WORK ITEM | Keep every line in which "obywatelski" occurs and drop the rest of the data.

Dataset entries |
═══
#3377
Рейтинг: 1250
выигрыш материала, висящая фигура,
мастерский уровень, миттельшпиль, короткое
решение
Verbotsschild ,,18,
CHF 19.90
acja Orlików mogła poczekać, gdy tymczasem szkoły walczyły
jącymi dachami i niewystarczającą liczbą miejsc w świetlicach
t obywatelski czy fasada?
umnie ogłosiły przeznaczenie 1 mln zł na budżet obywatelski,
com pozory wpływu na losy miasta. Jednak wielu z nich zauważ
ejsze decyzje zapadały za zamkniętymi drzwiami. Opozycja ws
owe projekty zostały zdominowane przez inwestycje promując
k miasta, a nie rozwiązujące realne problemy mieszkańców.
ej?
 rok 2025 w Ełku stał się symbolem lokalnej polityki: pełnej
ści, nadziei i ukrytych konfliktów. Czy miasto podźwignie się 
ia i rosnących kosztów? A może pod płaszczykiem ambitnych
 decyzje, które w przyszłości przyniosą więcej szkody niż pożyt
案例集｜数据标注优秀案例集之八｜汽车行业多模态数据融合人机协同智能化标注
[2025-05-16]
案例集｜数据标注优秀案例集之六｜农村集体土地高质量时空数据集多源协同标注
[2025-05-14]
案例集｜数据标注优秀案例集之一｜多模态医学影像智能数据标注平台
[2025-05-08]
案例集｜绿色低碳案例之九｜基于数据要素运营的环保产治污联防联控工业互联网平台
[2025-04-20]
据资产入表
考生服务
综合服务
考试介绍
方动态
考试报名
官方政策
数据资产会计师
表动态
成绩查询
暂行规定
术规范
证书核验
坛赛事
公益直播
═══
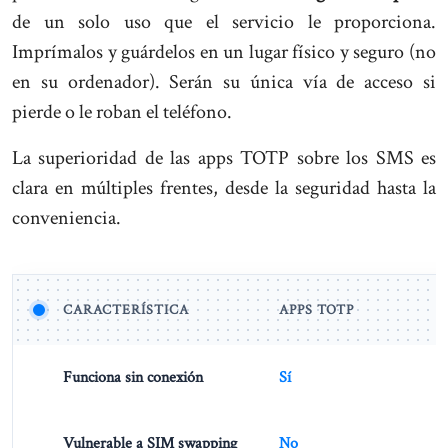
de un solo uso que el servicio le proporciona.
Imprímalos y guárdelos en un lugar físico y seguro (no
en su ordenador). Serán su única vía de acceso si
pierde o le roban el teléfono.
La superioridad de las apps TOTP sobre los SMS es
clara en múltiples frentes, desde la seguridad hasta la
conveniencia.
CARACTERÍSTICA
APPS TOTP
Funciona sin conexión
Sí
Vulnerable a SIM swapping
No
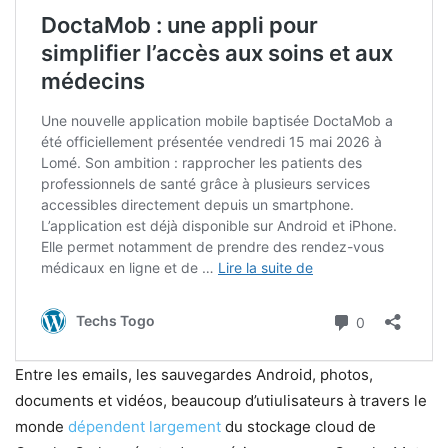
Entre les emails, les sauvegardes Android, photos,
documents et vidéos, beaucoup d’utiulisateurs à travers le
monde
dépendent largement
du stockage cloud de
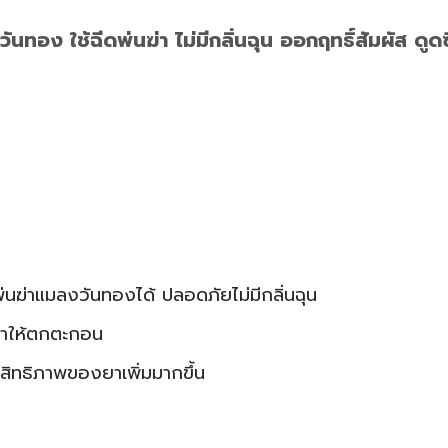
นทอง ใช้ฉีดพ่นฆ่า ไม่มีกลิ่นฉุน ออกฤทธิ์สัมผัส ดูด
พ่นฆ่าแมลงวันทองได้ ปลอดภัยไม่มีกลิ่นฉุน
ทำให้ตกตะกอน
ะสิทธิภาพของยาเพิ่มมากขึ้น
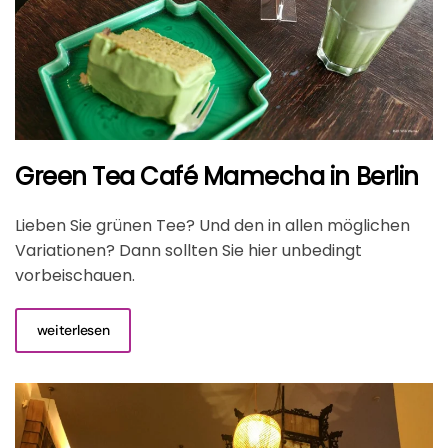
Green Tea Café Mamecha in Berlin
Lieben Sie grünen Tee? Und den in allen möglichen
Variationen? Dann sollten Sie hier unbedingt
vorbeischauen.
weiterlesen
═══
SOLUTION |
t obywatelski czy fasada?
umnie ogłosiły przeznaczenie 1 mln zł na budżet obywatelski,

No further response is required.